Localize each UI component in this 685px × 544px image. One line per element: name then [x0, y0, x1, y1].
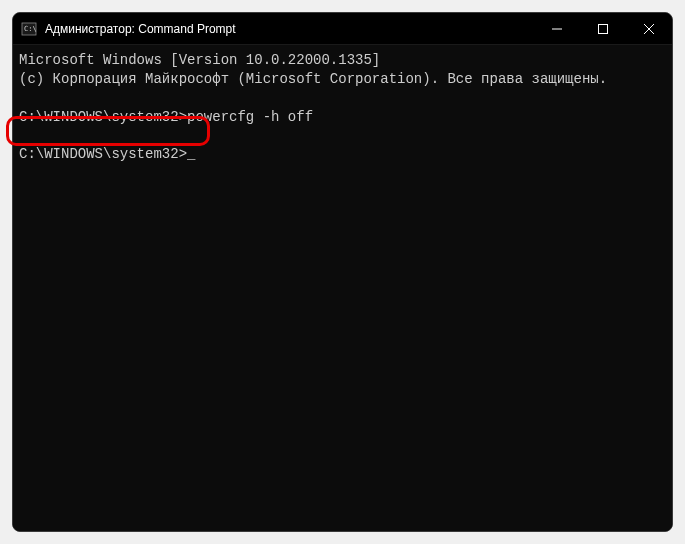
command-prompt-window: C:\ Администратор: Command Prompt Micros… — [12, 12, 673, 532]
prompt-1: C:\WINDOWS\system32> — [19, 109, 187, 125]
title-left: C:\ Администратор: Command Prompt — [21, 21, 236, 37]
maximize-button[interactable] — [580, 13, 626, 45]
current-prompt-line: C:\WINDOWS\system32>_ — [19, 145, 666, 164]
prompt-2: C:\WINDOWS\system32> — [19, 146, 187, 162]
window-controls — [534, 13, 672, 44]
titlebar[interactable]: C:\ Администратор: Command Prompt — [13, 13, 672, 45]
terminal-body[interactable]: Microsoft Windows [Version 10.0.22000.13… — [13, 45, 672, 531]
cmd-icon: C:\ — [21, 21, 37, 37]
copyright-line: (c) Корпорация Майкрософт (Microsoft Cor… — [19, 70, 666, 89]
entered-command: powercfg -h off — [187, 109, 313, 125]
blank-line — [19, 89, 666, 108]
window-title: Администратор: Command Prompt — [45, 22, 236, 36]
close-button[interactable] — [626, 13, 672, 45]
svg-rect-3 — [599, 25, 608, 34]
cursor: _ — [187, 146, 195, 162]
blank-line-2 — [19, 127, 666, 146]
version-line: Microsoft Windows [Version 10.0.22000.13… — [19, 51, 666, 70]
svg-text:C:\: C:\ — [24, 25, 37, 33]
command-line-1: C:\WINDOWS\system32>powercfg -h off — [19, 108, 666, 127]
minimize-button[interactable] — [534, 13, 580, 45]
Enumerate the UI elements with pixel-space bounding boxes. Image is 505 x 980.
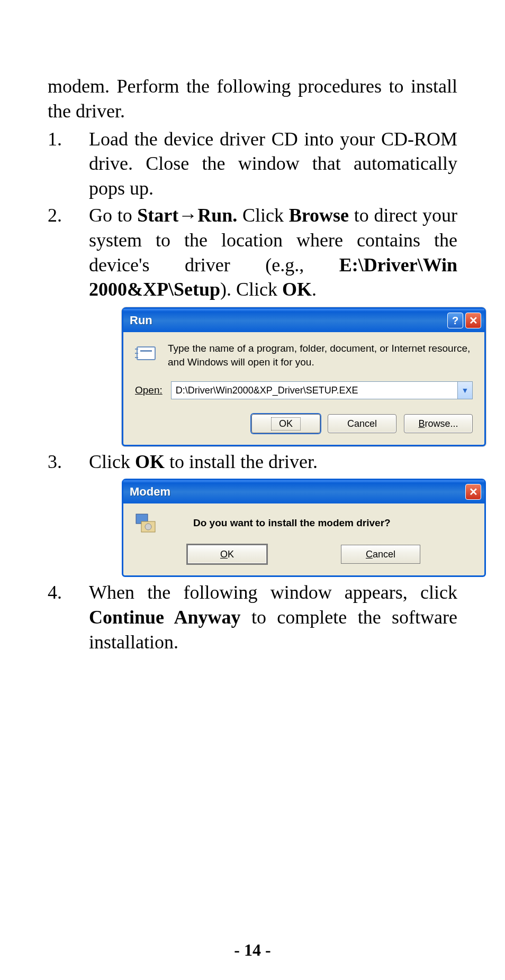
procedure-list: 1. Load the device driver CD into your C… — [48, 127, 457, 303]
installer-icon — [134, 512, 156, 534]
modem-close-button[interactable]: ✕ — [465, 484, 481, 500]
t2-run: Run. — [197, 205, 237, 226]
cancel-button[interactable]: Cancel — [328, 414, 396, 433]
help-button[interactable]: ? — [447, 313, 463, 328]
list-item-2: Go to Start→Run. Click Browse to direct … — [89, 203, 457, 302]
modem-titlebar[interactable]: Modem ✕ — [123, 480, 484, 503]
dropdown-button[interactable]: ▼ — [458, 381, 473, 399]
svg-rect-4 — [140, 350, 152, 352]
list-item-3: Click OK to install the driver. — [89, 450, 457, 474]
modem-cancel-button[interactable]: Cancel — [341, 545, 420, 564]
procedure-list-cont: 3. Click OK to install the driver. — [48, 450, 457, 474]
list-number-1: 1. — [48, 127, 89, 201]
list-item-4: When the following window appears, click… — [89, 580, 457, 654]
ok-button[interactable]: OK — [251, 414, 320, 433]
svg-point-7 — [145, 524, 151, 530]
t2b: Click — [237, 205, 288, 226]
open-input[interactable] — [171, 381, 458, 399]
run-title: Run — [130, 314, 445, 327]
svg-rect-0 — [137, 347, 155, 360]
page-number: - 14 - — [48, 940, 457, 960]
open-label: Open: — [135, 384, 163, 396]
list-number-2: 2. — [48, 203, 89, 302]
intro-paragraph: modem. Perform the following procedures … — [48, 74, 457, 124]
close-button[interactable]: ✕ — [465, 313, 481, 328]
modem-title: Modem — [130, 485, 463, 499]
t2-browse: Browse — [289, 205, 349, 226]
list-item-1: Load the device driver CD into your CD-R… — [89, 127, 457, 201]
list-number-3: 3. — [48, 450, 89, 474]
t2e: . — [312, 279, 317, 300]
arrow-icon: → — [178, 205, 197, 226]
browse-button[interactable]: Browse... — [404, 414, 473, 433]
t2-ok: OK — [282, 279, 312, 300]
modem-ok-button[interactable]: OK — [187, 545, 267, 564]
run-dialog: Run ? ✕ Type the name of a program, fold… — [122, 307, 486, 446]
modem-dialog: Modem ✕ Do you want to install the modem… — [122, 479, 486, 577]
t2-start: Start — [137, 205, 178, 226]
run-hint: Type the name of a program, folder, docu… — [168, 342, 473, 369]
modem-message: Do you want to install the modem driver? — [193, 517, 391, 529]
procedure-list-cont2: 4. When the following window appears, cl… — [48, 580, 457, 654]
t2d: ). Click — [220, 279, 282, 300]
t2a: Go to — [89, 205, 137, 226]
run-icon — [135, 344, 158, 363]
run-titlebar[interactable]: Run ? ✕ — [123, 309, 484, 332]
list-number-4: 4. — [48, 580, 89, 654]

* [EXERCISE BRIEF]
Collect each line above holding the string "Type".

* [RESPONSE AREA]
run-dialog: Run ? ✕ Type the name of a program, fold… — [122, 307, 486, 446]
run-hint: Type the name of a program, folder, docu… — [168, 342, 473, 369]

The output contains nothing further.